Given records:

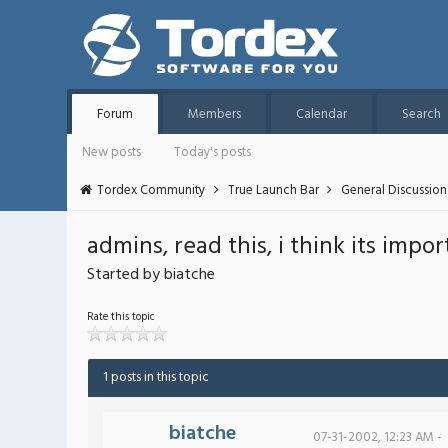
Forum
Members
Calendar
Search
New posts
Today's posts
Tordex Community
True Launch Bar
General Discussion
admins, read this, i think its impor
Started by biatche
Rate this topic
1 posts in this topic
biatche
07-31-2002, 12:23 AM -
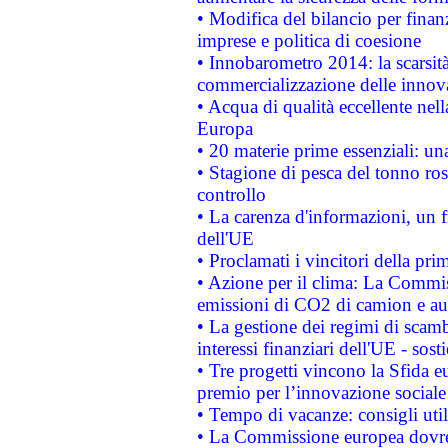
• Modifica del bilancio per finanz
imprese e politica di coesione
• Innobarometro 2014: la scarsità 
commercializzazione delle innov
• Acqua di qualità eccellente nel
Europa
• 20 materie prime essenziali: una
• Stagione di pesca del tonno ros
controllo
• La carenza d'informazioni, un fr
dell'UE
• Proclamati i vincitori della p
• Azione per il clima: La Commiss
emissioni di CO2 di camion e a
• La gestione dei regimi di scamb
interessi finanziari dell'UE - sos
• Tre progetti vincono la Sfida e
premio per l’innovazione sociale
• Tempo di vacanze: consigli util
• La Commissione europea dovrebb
* * *
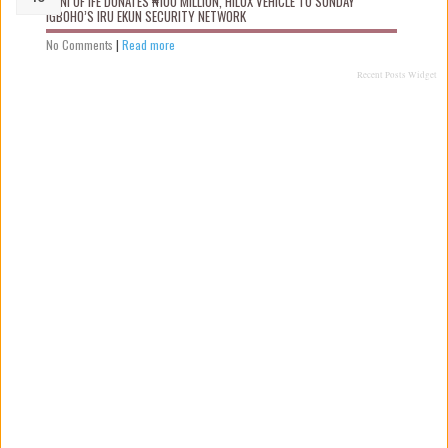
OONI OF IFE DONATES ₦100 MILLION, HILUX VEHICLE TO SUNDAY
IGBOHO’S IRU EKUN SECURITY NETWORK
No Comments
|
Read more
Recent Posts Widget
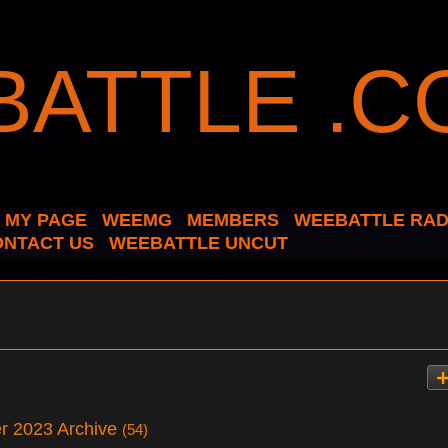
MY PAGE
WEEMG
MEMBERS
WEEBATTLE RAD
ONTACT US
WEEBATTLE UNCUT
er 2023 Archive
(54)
...
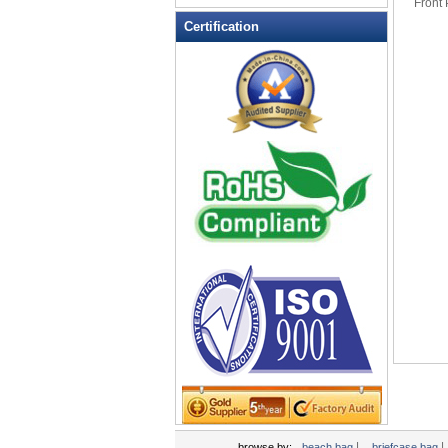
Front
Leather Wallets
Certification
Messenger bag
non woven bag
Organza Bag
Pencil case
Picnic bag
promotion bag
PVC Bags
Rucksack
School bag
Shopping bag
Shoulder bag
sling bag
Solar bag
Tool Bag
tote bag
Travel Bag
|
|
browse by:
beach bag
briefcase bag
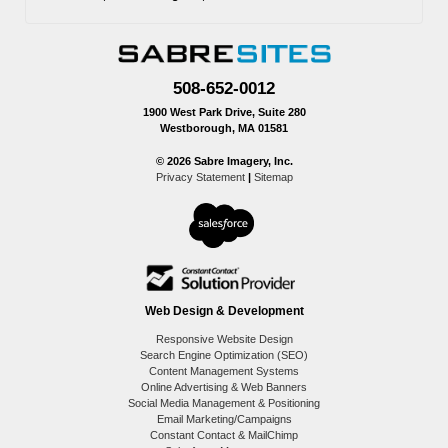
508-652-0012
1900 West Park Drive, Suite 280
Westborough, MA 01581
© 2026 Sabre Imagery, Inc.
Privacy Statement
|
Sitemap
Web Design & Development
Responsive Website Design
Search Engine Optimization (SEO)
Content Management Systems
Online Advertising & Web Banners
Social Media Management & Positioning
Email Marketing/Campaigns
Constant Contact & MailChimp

Exercise aim: Take the entries above and copy out all lines with the string "this".

Reply to the exercise:
admins, read this, i think its impor
Rate this topic
1 posts in this topic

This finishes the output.